[Extracted data entries]
=======

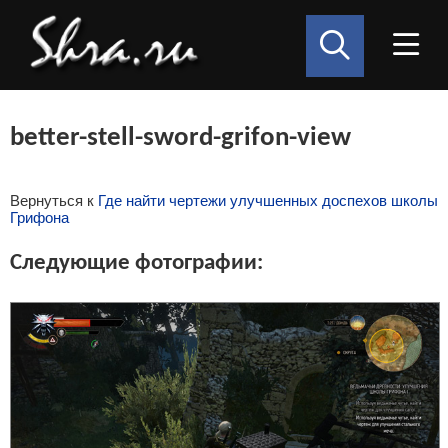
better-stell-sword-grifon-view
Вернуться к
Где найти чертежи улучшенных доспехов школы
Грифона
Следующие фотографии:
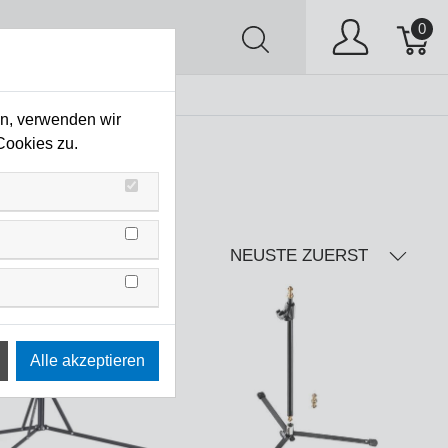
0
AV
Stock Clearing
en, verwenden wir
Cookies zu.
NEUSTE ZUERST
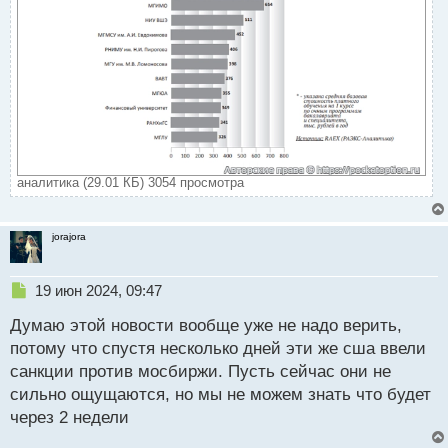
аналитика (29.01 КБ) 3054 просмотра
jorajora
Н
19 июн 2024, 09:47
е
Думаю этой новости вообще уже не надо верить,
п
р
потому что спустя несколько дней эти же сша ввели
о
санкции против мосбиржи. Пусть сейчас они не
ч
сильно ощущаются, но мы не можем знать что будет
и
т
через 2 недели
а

=======

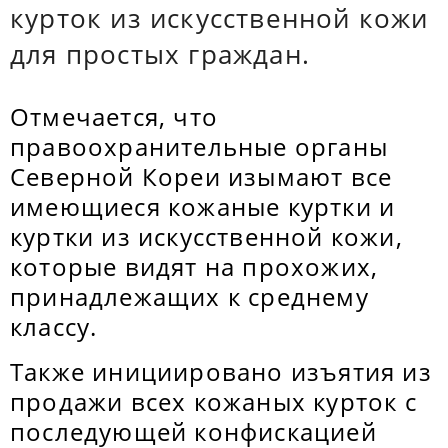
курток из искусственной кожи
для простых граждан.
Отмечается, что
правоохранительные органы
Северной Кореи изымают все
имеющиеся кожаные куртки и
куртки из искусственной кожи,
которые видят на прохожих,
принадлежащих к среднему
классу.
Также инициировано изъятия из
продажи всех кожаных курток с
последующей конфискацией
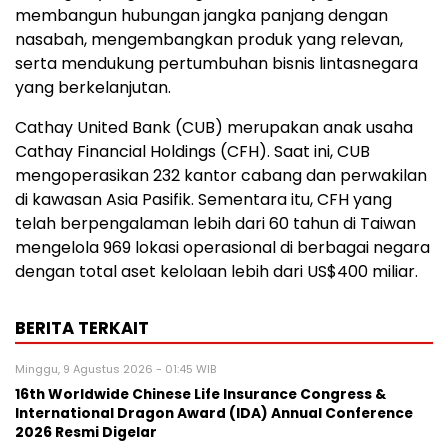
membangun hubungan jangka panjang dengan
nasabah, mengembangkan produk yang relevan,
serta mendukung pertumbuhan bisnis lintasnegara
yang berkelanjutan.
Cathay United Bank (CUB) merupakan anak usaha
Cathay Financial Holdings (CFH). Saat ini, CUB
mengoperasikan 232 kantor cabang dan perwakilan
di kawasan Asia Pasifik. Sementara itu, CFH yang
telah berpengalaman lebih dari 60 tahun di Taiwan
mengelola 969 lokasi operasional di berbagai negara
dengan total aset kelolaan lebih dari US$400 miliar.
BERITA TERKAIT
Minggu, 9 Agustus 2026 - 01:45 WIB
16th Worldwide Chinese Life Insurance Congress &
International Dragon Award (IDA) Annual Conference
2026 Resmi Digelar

=======

EXERCISE PROMPT: Once a line of the records is found to contain "lebih", copy it out.

TASK OUTPUT:
telah berpengalaman lebih dari 60 tahun di Taiwan
dengan total aset kelolaan lebih dari US$400 miliar.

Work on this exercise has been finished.